Torniamo alla Pro Patria. Le prossime tre in oroscopo rappresentano i riferimenti del campionato. L’AlbinoLeffe è probabilmente il benchmark del girone, la Pergolettese la più in gas (a proposito, allora cambiare l’allenatore conta davvero?) e il Monza la migliore. Sintesi efficace?

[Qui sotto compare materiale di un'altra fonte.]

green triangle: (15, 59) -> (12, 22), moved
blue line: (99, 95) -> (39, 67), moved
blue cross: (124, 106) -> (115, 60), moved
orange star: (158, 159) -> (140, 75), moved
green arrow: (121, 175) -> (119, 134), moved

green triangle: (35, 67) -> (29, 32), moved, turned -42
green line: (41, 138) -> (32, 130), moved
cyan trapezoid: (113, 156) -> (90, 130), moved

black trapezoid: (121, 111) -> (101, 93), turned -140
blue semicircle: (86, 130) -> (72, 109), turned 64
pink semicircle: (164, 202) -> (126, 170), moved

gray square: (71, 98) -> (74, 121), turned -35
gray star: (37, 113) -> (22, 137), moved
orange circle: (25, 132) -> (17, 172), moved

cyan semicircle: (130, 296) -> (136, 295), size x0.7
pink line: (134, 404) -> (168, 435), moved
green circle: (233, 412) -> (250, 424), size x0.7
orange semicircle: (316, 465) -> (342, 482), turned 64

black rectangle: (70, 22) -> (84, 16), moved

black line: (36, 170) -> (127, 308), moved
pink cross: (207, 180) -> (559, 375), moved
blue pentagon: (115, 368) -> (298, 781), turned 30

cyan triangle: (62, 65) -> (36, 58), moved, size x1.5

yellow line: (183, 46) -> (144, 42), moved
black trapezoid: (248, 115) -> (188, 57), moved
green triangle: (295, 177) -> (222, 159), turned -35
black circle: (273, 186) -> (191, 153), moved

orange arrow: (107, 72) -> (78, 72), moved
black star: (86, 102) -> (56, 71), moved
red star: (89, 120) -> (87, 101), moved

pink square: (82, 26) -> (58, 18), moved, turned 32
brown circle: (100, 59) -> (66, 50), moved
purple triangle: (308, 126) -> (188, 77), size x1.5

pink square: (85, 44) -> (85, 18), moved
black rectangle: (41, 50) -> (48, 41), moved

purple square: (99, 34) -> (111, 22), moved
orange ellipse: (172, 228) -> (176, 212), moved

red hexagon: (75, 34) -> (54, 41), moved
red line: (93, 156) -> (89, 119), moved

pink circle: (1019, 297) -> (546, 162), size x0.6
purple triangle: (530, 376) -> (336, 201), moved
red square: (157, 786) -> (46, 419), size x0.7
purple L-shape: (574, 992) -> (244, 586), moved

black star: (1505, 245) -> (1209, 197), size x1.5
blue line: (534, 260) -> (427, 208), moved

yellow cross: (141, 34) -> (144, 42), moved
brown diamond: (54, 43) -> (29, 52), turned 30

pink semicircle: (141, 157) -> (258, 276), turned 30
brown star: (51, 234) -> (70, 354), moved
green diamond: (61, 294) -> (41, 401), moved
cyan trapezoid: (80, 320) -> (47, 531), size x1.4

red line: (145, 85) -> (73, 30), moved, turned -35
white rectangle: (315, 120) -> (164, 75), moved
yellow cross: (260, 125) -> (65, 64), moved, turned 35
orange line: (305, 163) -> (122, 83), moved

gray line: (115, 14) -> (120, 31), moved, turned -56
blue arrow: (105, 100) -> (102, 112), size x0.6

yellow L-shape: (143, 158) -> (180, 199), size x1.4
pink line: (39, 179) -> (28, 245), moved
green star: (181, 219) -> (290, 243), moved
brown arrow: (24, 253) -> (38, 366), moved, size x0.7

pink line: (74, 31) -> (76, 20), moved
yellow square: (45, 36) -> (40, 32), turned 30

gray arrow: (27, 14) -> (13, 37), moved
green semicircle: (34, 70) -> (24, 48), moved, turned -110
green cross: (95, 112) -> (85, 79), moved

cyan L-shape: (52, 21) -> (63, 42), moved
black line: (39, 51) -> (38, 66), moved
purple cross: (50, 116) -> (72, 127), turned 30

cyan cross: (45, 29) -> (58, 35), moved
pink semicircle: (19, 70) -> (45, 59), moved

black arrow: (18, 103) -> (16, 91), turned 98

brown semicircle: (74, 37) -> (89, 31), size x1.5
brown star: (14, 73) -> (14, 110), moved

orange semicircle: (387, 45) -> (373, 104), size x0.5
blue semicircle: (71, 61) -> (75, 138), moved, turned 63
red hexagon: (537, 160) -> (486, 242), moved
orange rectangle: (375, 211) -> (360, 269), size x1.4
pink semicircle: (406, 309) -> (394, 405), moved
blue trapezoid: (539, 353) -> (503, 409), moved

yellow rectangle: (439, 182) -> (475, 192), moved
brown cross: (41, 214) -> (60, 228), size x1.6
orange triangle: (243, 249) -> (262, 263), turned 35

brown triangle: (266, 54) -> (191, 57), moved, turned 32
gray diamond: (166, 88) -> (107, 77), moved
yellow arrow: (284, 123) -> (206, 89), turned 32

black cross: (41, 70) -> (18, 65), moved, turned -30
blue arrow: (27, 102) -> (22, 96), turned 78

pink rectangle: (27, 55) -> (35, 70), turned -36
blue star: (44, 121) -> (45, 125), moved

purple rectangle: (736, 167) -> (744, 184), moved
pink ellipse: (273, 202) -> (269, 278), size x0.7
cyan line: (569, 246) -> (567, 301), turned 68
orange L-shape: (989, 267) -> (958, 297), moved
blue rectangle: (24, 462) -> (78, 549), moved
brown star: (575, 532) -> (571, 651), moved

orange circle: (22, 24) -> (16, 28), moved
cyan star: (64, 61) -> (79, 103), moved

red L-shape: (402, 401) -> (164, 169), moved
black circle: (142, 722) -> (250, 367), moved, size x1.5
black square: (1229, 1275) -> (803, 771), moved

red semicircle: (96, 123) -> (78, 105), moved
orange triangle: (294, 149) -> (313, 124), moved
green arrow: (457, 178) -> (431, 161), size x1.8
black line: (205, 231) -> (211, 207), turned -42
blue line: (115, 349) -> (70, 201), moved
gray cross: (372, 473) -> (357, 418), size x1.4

“E’ una considerazione carina. Quello che ha certificato il campionato in questa prima fase. Quanto al cambio di panchina alla Pergolettese, oggi sembra davvero così. E’ chiaro che il bilancio andrà fatto un po’ più avanti”.
Con l’AlbinoLeffe sarà squalificato. Le intemperanze verbali sono una delle sue aree di miglioramento?
“Se contro la Giana è stato segnalato vuol dire che ho sbagliato. Ci sono dei momenti in cui qualcosa può scappare. Ma sì, diciamo che è una delle mie aree di miglioramento…”.
Patrizia Testa ha più volte sottolineato come la presenza e la fiducia verso Turotti e Javorcic siano uno dei motivi (se non il principale) per andare avanti. Questo può cambiare qualcosa nelle sue scelte future?
“Con quella di Brescia, questa è la mia esperienza umana e professionale più importante. C’è grande senso di appartenenza. E’ la maglia che mi sento più cucita addosso. Ho detto più volte che se sono rimasto è per la qualità e il valore delle persone. E lo ripeto, perché non potremmo essere proprio noi, la Pro Patria, un piccolo modello di come si può fare calcio in Serie C?”.